Minimum Spanning Trees
Hello, welcome to competitive programming.
Today we are going to talk about minimum spanning trees and their variations.
In this video we are going to talk about Minimum Spanning Trees in general, what some of their properties are, and some interesting variations that can occur. Actual algorithms to compute them will be in other videos.
As a running example, consider the following connected, weighted graph. Let’s say that the edges represent a cost, and so we would like to delete some edges to reduce the cost, but we would also like to keep the graph connected.
So, in this graph you see the most expensive edge is a 10, so maybe we could delete that one. And then the 9 could also be safely deleted. Keep it up, and what you get is this…
The highlighted edges form what is called a spanning tree. And this particular spanning tree is minimum for the graph.
It’s easy to imagine the kinds of problems you might want to solve. The nodes could represent villages and the edge weights the cost of building a road between them, and you want to connect all the villages. The villagers in f might be very upset when they have to travel to c, but at least the government saved money on roads.
Properties of MSTs
There are a few properties of MSTs that you must know. Every connected graph is guaranteed to have at least one minimum spanning tree. It is possible for a graph to have many MSTs, especially if edge weights repeat.
Since the MST is a tree, the number of edges will be equal to the number of vertices minus one.
Also, since it is a tree, removing any edge will disconnect it.
There are some interesting variations of MST problems. The easiest variation is to find a maximal spanning tree. We just select maximal edges instead of minimum.
Another variation is called a minimum spanning subgraph. Sometimes you are given a problem where some edges are added already and you must connect the rest of the graph. The result is a subgraph that is sort of minimum; perhaps we can say it’s the minimum subgraph that follows the constraints.

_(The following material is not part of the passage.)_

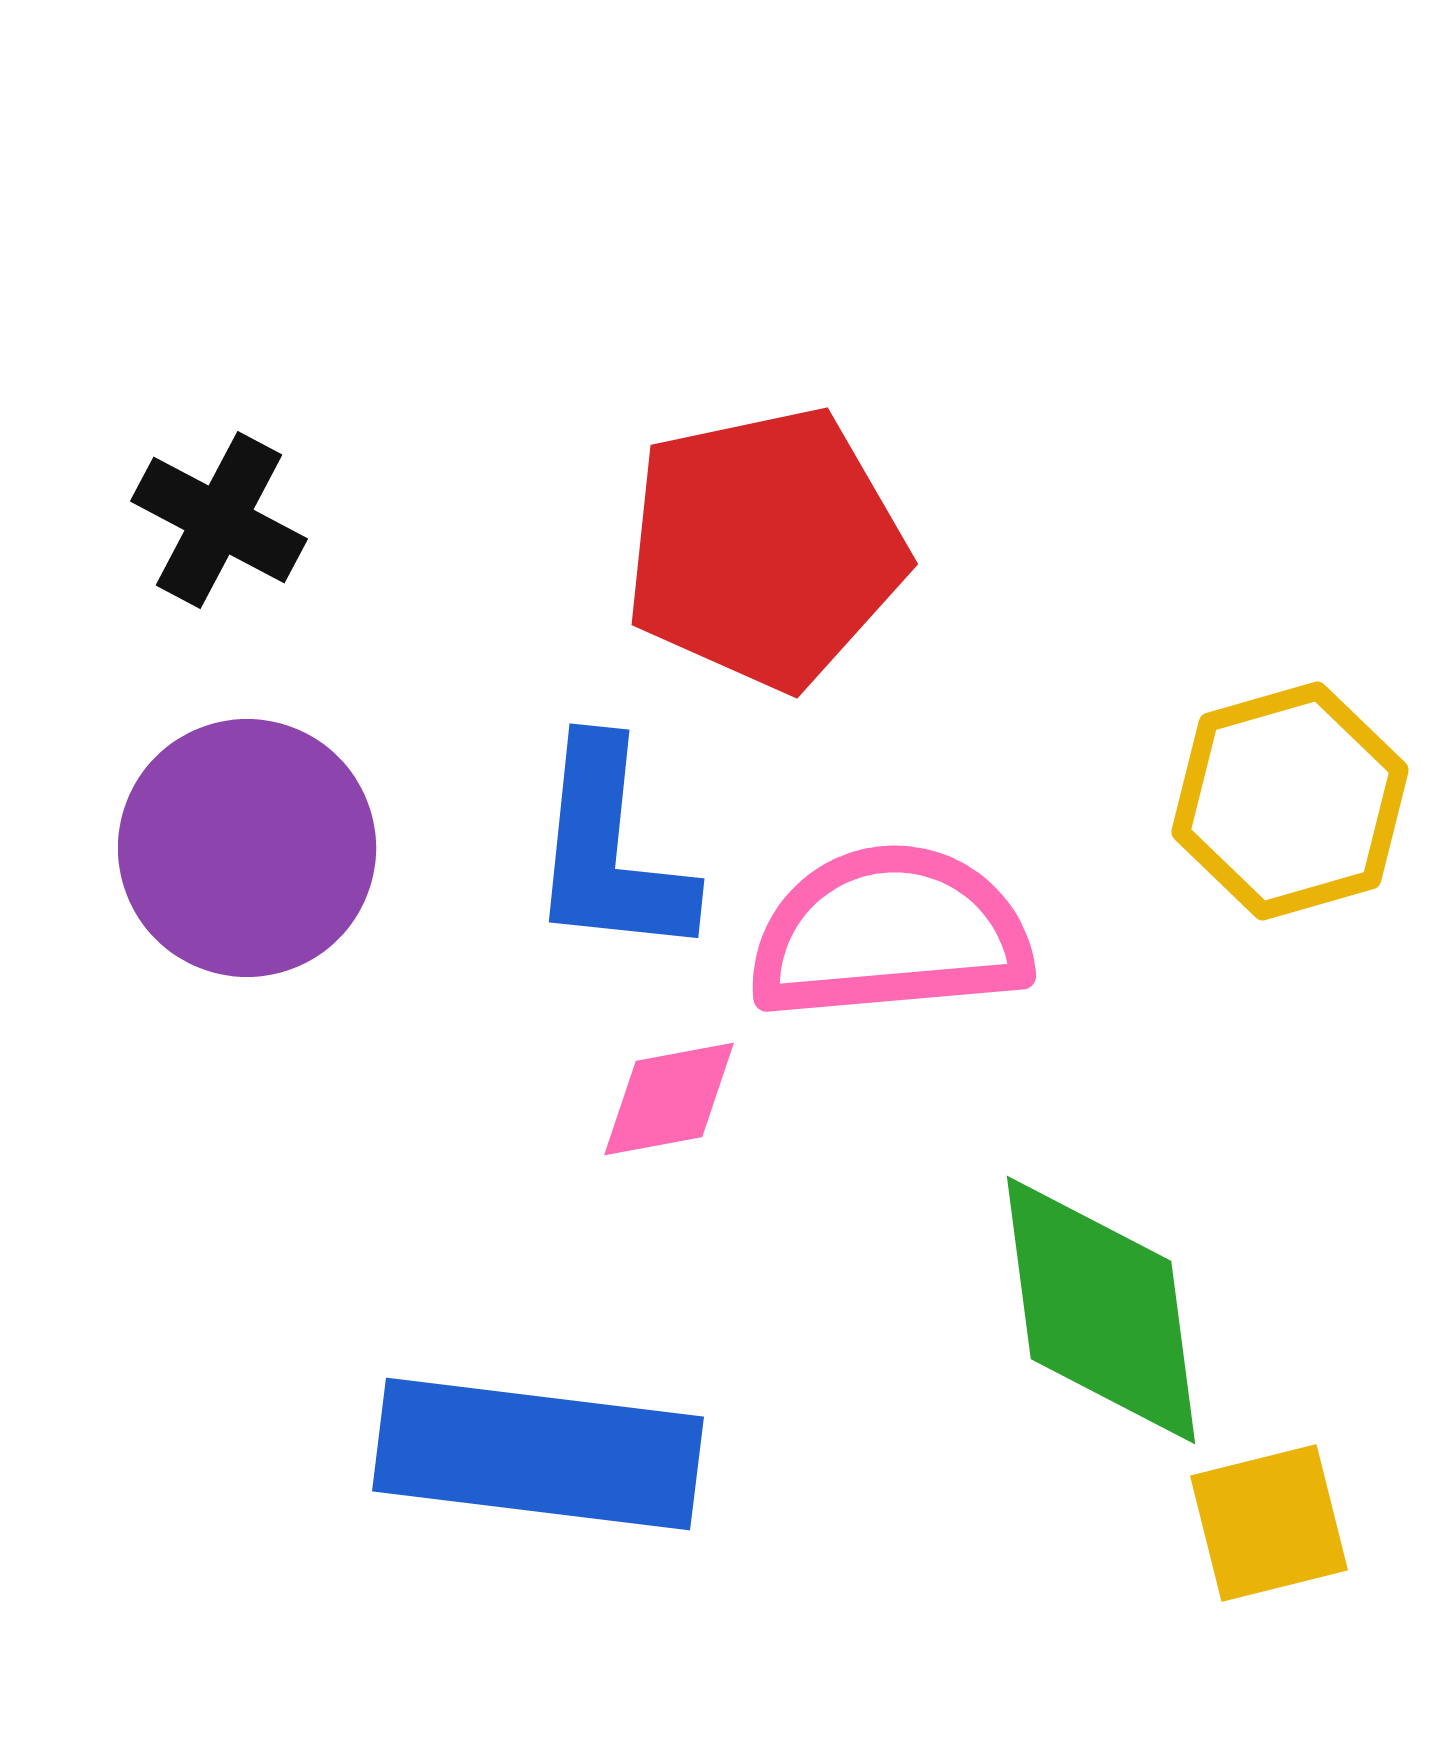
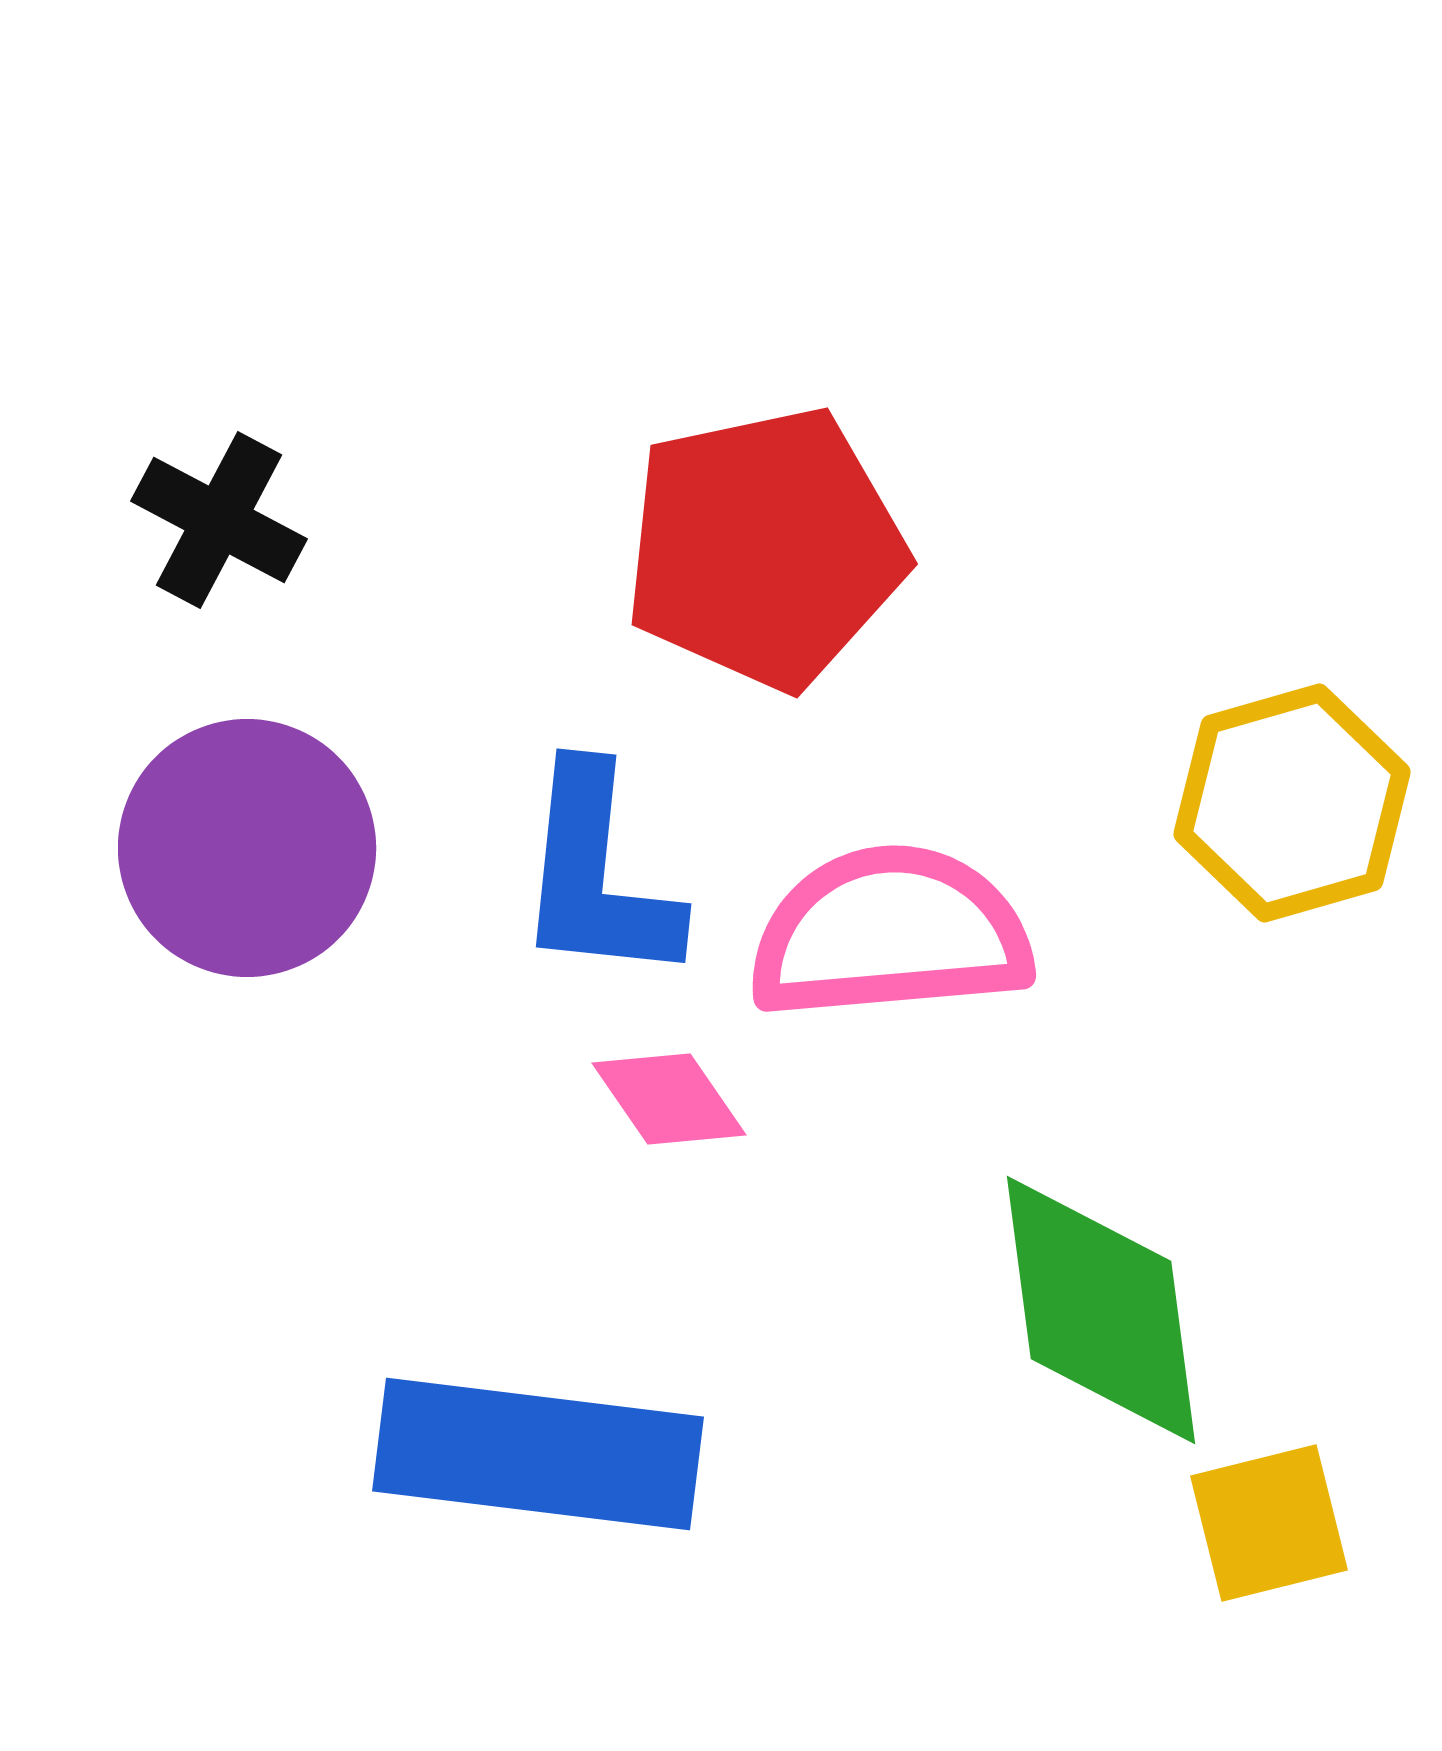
yellow hexagon: moved 2 px right, 2 px down
blue L-shape: moved 13 px left, 25 px down
pink diamond: rotated 66 degrees clockwise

If the graph is not connected, you will end up creating a minimum spanning forest.
Finally, one thing that could happen is you would be asked to find the second most minimum spanning tree. The approach for this is to find the actual MST, and then make (|E|) runs, each one recomputing the MST with out one of the original edges.
In contests, problem setters will try to disguise the fact that a problem can be solved using MST. So as always, it is important to contest strategy to understand the structure of the problem you are trying to solve.
In the next videos we will go over some MST algorithms.